■ **PROBLEM TO SOLVE**
Please repeat every line below exactly, from the first to the last.

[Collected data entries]
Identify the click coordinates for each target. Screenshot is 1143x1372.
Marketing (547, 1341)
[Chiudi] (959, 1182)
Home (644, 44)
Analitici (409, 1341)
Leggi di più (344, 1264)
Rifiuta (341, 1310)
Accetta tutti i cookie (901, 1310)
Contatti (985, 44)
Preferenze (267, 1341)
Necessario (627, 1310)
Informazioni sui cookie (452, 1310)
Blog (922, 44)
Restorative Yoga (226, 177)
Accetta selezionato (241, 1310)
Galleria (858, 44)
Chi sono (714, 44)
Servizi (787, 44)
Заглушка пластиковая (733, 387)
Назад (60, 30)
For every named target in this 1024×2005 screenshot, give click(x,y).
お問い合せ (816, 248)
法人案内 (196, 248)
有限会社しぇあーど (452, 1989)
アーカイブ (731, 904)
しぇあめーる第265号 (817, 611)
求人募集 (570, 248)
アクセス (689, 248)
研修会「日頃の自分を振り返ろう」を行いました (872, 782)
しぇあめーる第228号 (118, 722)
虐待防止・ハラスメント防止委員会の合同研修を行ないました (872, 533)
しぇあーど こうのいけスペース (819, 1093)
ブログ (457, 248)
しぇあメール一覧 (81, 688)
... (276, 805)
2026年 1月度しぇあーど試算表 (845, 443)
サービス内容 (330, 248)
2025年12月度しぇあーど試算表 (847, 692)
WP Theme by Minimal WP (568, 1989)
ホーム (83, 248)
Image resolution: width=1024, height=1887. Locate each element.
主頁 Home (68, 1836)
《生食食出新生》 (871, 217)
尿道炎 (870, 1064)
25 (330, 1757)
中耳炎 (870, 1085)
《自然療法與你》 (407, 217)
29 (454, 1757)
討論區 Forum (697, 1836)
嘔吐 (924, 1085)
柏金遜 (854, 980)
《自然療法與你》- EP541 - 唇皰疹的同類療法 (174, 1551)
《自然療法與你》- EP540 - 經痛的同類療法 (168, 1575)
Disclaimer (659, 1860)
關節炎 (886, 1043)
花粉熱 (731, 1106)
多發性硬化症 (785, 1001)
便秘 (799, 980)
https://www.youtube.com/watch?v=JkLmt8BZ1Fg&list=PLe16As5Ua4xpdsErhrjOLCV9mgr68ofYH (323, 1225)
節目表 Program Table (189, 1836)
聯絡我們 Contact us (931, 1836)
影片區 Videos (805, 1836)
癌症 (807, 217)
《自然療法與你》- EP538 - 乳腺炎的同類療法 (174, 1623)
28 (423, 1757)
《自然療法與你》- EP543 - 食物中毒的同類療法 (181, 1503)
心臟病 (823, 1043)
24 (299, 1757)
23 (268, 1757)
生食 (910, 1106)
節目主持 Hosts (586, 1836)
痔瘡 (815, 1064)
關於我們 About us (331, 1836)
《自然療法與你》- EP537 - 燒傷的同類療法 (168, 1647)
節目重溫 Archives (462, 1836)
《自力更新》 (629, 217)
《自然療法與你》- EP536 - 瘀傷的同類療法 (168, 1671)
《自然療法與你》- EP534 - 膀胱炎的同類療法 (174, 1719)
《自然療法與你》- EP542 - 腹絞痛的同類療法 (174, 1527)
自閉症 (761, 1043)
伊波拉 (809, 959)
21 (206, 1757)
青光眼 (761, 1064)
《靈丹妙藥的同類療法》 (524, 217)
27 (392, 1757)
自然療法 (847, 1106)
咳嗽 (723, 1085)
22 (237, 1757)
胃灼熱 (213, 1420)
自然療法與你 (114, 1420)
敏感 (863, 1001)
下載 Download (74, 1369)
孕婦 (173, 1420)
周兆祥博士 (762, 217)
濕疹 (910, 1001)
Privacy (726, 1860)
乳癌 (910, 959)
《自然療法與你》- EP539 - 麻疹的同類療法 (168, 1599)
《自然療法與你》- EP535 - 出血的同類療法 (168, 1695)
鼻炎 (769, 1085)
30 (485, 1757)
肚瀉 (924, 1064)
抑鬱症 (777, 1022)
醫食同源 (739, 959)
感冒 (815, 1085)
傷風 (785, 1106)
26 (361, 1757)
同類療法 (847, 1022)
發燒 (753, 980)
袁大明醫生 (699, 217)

■ **RESULT BELOW**
Identify the click coordinates for each target. Screenshot is 1143x1372.
Marketing (547, 1341)
[Chiudi] (959, 1182)
Home (644, 44)
Analitici (409, 1341)
Leggi di più (344, 1264)
Rifiuta (341, 1310)
Accetta tutti i cookie (901, 1310)
Contatti (985, 44)
Preferenze (267, 1341)
Necessario (627, 1310)
Informazioni sui cookie (452, 1310)
Blog (922, 44)
Restorative Yoga (226, 177)
Accetta selezionato (241, 1310)
Galleria (858, 44)
Chi sono (714, 44)
Servizi (787, 44)
Заглушка пластиковая (733, 387)
Назад (60, 30)
For every named target in this 1024×2005 screenshot, give click(x,y).
お問い合せ (816, 248)
法人案内 (196, 248)
有限会社しぇあーど (452, 1989)
アーカイブ (731, 904)
しぇあめーる第265号 (817, 611)
求人募集 (570, 248)
アクセス (689, 248)
研修会「日頃の自分を振り返ろう」を行いました (872, 782)
しぇあめーる第228号 (118, 722)
虐待防止・ハラスメント防止委員会の合同研修を行ないました (872, 533)
しぇあーど こうのいけスペース (819, 1093)
ブログ (457, 248)
しぇあメール一覧 (81, 688)
... (276, 805)
2026年 1月度しぇあーど試算表 (845, 443)
サービス内容 (330, 248)
2025年12月度しぇあーど試算表 (847, 692)
WP Theme by Minimal WP (568, 1989)
ホーム (83, 248)
Image resolution: width=1024, height=1887. Locate each element.
主頁 Home (68, 1836)
《生食食出新生》 (871, 217)
尿道炎 (870, 1064)
25 (330, 1757)
中耳炎 (870, 1085)
《自然療法與你》 (407, 217)
29 (454, 1757)
討論區 Forum (697, 1836)
嘔吐 (924, 1085)
柏金遜 (854, 980)
《自然療法與你》- EP541 - 唇皰疹的同類療法 (174, 1551)
《自然療法與你》- EP540 - 經痛的同類療法 (168, 1575)
Disclaimer (659, 1860)
關節炎 (886, 1043)
花粉熱 (731, 1106)
多發性硬化症 (785, 1001)
便秘 (799, 980)
https://www.youtube.com/watch?v=JkLmt8BZ1Fg&list=PLe16As5Ua4xpdsErhrjOLCV9mgr68ofYH (323, 1225)
節目表 Program Table (189, 1836)
聯絡我們 Contact us (931, 1836)
影片區 Videos (805, 1836)
癌症 (807, 217)
《自然療法與你》- EP538 - 乳腺炎的同類療法 (174, 1623)
28 (423, 1757)
《自然療法與你》- EP543 - 食物中毒的同類療法 (181, 1503)
心臟病 (823, 1043)
24 (299, 1757)
23 (268, 1757)
生食 (910, 1106)
節目主持 Hosts (586, 1836)
痔瘡 (815, 1064)
關於我們 About us (331, 1836)
《自然療法與你》- EP537 - 燒傷的同類療法 (168, 1647)
節目重溫 Archives (462, 1836)
《自力更新》 (629, 217)
《自然療法與你》- EP536 - 瘀傷的同類療法 (168, 1671)
《自然療法與你》- EP534 - 膀胱炎的同類療法 (174, 1719)
《自然療法與你》- EP542 - 腹絞痛的同類療法 (174, 1527)
自閉症 (761, 1043)
伊波拉 (809, 959)
21 (206, 1757)
青光眼 (761, 1064)
《靈丹妙藥的同類療法》 (524, 217)
27 (392, 1757)
自然療法 (847, 1106)
咳嗽 (723, 1085)
22 (237, 1757)
胃灼熱 (213, 1420)
自然療法與你 (114, 1420)
敏感 (863, 1001)
下載 Download (74, 1369)
孕婦 (173, 1420)
周兆祥博士 (762, 217)
濕疹 (910, 1001)
Privacy (726, 1860)
乳癌 (910, 959)
《自然療法與你》- EP539 - 麻疹的同類療法 (168, 1599)
《自然療法與你》- EP535 - 出血的同類療法 (168, 1695)
鼻炎 (769, 1085)
30 (485, 1757)
肚瀉 (924, 1064)
抑鬱症 (777, 1022)
醫食同源 (739, 959)
感冒 (815, 1085)
傷風 (785, 1106)
26 (361, 1757)
同類療法 (847, 1022)
發燒 (753, 980)
袁大明醫生 (699, 217)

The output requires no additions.